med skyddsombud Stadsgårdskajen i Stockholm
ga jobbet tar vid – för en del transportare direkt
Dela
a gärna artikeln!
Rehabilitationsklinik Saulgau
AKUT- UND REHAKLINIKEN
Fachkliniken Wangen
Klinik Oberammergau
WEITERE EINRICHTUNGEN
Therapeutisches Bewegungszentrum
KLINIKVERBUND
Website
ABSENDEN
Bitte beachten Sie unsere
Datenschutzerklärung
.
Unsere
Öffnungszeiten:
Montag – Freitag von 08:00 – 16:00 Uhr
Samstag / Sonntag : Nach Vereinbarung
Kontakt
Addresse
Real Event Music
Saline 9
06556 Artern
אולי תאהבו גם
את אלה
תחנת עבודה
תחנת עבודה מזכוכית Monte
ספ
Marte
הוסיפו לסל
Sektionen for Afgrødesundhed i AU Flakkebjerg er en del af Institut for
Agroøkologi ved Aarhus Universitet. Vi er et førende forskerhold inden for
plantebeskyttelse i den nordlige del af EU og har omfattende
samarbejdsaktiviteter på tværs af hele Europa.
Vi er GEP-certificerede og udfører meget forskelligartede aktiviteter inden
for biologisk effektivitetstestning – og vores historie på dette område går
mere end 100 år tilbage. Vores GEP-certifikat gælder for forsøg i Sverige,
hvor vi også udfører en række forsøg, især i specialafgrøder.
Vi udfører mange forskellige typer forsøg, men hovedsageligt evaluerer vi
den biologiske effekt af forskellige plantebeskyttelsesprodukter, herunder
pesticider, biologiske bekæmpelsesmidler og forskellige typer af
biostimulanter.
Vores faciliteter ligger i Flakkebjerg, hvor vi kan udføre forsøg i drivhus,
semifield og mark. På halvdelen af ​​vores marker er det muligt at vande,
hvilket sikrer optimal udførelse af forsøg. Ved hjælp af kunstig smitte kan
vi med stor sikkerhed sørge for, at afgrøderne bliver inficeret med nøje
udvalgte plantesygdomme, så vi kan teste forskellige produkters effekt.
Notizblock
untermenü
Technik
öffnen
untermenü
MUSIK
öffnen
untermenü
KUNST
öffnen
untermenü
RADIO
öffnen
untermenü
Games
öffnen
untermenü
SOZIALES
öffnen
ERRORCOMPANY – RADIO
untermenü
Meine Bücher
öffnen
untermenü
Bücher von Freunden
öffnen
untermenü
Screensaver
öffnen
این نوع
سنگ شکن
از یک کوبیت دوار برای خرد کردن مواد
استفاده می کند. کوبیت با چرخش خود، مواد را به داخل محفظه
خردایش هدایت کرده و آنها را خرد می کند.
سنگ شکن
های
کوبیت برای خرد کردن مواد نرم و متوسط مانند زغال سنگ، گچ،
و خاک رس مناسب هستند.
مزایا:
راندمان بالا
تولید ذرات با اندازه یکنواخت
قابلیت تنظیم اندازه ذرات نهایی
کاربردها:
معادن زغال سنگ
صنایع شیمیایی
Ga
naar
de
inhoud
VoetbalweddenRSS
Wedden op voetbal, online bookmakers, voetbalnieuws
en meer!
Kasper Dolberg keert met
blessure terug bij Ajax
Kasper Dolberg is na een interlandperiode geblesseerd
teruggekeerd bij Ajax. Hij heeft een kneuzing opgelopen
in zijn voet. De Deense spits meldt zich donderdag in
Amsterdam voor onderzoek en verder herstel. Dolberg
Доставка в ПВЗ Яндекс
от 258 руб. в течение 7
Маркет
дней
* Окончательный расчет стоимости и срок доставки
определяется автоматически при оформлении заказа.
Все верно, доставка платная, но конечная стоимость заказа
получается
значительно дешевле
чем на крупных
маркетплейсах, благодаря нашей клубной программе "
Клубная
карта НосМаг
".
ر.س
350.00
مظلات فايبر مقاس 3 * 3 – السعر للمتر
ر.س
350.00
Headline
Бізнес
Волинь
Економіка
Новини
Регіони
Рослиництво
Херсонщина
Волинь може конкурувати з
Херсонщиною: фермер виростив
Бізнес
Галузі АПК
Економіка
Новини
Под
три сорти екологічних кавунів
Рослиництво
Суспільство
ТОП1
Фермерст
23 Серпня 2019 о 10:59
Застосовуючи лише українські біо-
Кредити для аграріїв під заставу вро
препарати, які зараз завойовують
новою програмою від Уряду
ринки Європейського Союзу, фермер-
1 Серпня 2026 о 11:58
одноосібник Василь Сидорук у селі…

EXERCISE INSTRUCTIONS: Work out how many lines of the records contain the word "برای". Give that number and nothing more.

YOUR SOLUTION: 2